• Requirement: Retype the listing exactly. Leave out the images.

=== Begin Enclosure ===

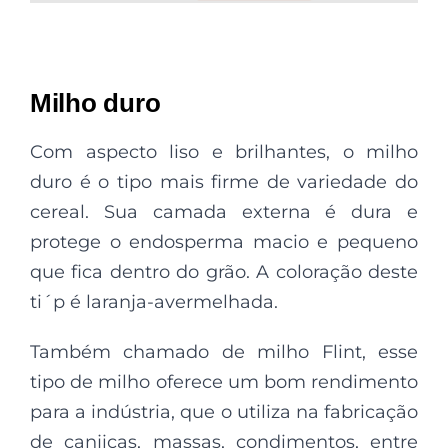
Milho duro
Com aspecto liso e brilhantes, o milho
duro é o tipo mais firme de variedade do
cereal. Sua camada externa é dura e
protege o endosperma macio e pequeno
que fica dentro do grão. A coloração deste
ti´p é laranja-avermelhada.
Também chamado de milho Flint, esse
tipo de milho oferece um bom rendimento
para a indústria, que o utiliza na fabricação
de canjicas, massas, condimentos, entre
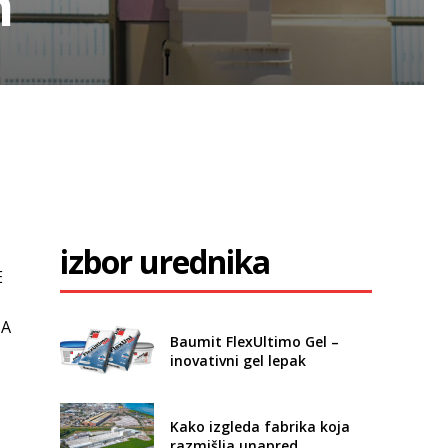
m
izbor urednika
E
JA
Baumit FlexUltimo Gel –
inovativni gel lepak
Kako izgleda fabrika koja
razmišlja unapred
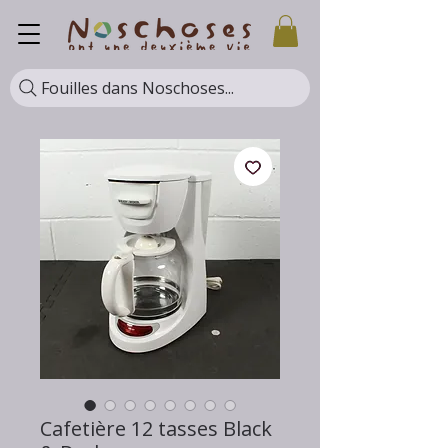
Fouilles dans Noschoses...
Cafetière 12 tasses Black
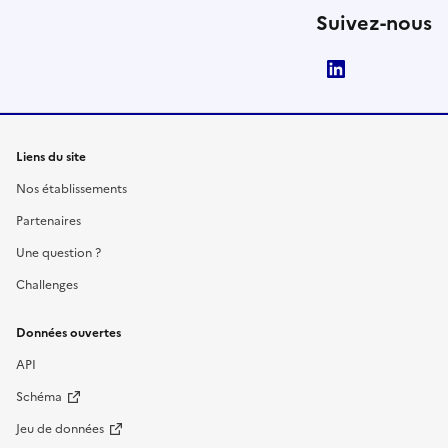
Suivez-nous
LinkedIn
Liens du site
Nos établissements
Partenaires
Une question ?
Challenges
Données ouvertes
API
Schéma
Jeu de données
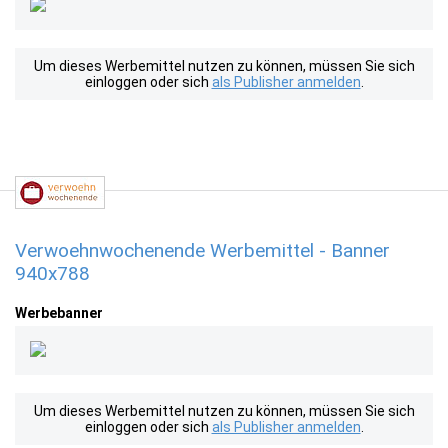
Um dieses Werbemittel nutzen zu können, müssen Sie sich
einloggen oder sich
als Publisher anmelden
.
Verwoehnwochenende Werbemittel - Banner
940x788
Werbebanner
Um dieses Werbemittel nutzen zu können, müssen Sie sich
einloggen oder sich
als Publisher anmelden
.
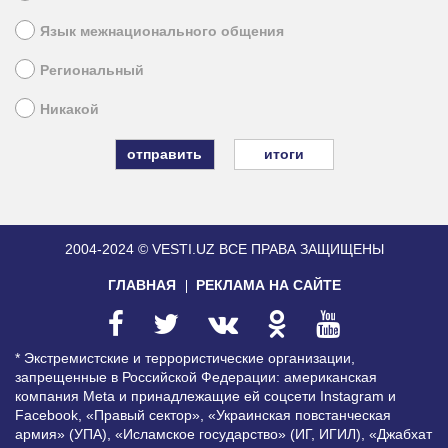
Язык межнационального общения
Региональный
Никакой
итоги
2004-2024 © VESTI.UZ
ВСЕ ПРАВА ЗАЩИЩЕНЫ
ГЛАВНАЯ
РЕКЛАМА НА САЙТЕ
* Экстремистские и террористические организации,
запрещенные в Российской Федерации: американская
компания Meta и принадлежащие ей соцсети Instagram и
Facebook, «Правый сектор», «Украинская повстанческая
армия» (УПА), «Исламское государство» (ИГ, ИГИЛ), «Джабхат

=== End Enclosure ===

• Solution:
Milho duro
Com aspecto liso e brilhantes, o milho
duro é o tipo mais firme de variedade do
cereal. Sua camada externa é dura e
protege o endosperma macio e pequeno
que fica dentro do grão. A coloração deste
ti´p é laranja-avermelhada.
Também chamado de milho Flint, esse
tipo de milho oferece um bom rendimento
para a indústria, que o utiliza na fabricação
de canjicas, massas, condimentos, entre
m
izbor urednika
E
JA
Baumit FlexUltimo Gel –
inovativni gel lepak
Kako izgleda fabrika koja
razmišlja unapred
Fouilles dans Noschoses...
Cafetière 12 tasses Black
Suivez-nous
LinkedIn
Liens du site
Nos établissements
Partenaires
Une question ?
Challenges
Données ouvertes
API
Schéma
Jeu de données
Um dieses Werbemittel nutzen zu können, müssen Sie sich
einloggen oder sich
als Publisher anmelden
.
Verwoehnwochenende Werbemittel - Banner
940x788
Werbebanner
Um dieses Werbemittel nutzen zu können, müssen Sie sich
einloggen oder sich
als Publisher anmelden
.
Язык межнационального общения
Региональный
Никакой
итоги
2004-2024 © VESTI.UZ
ВСЕ ПРАВА ЗАЩИЩЕНЫ
ГЛАВНАЯ
РЕКЛАМА НА САЙТЕ
* Экстремистские и террористические организации,
запрещенные в Российской Федерации: американская
компания Meta и принадлежащие ей соцсети Instagram и
Facebook, «Правый сектор», «Украинская повстанческая
армия» (УПА), «Исламское государство» (ИГ, ИГИЛ), «Джабхат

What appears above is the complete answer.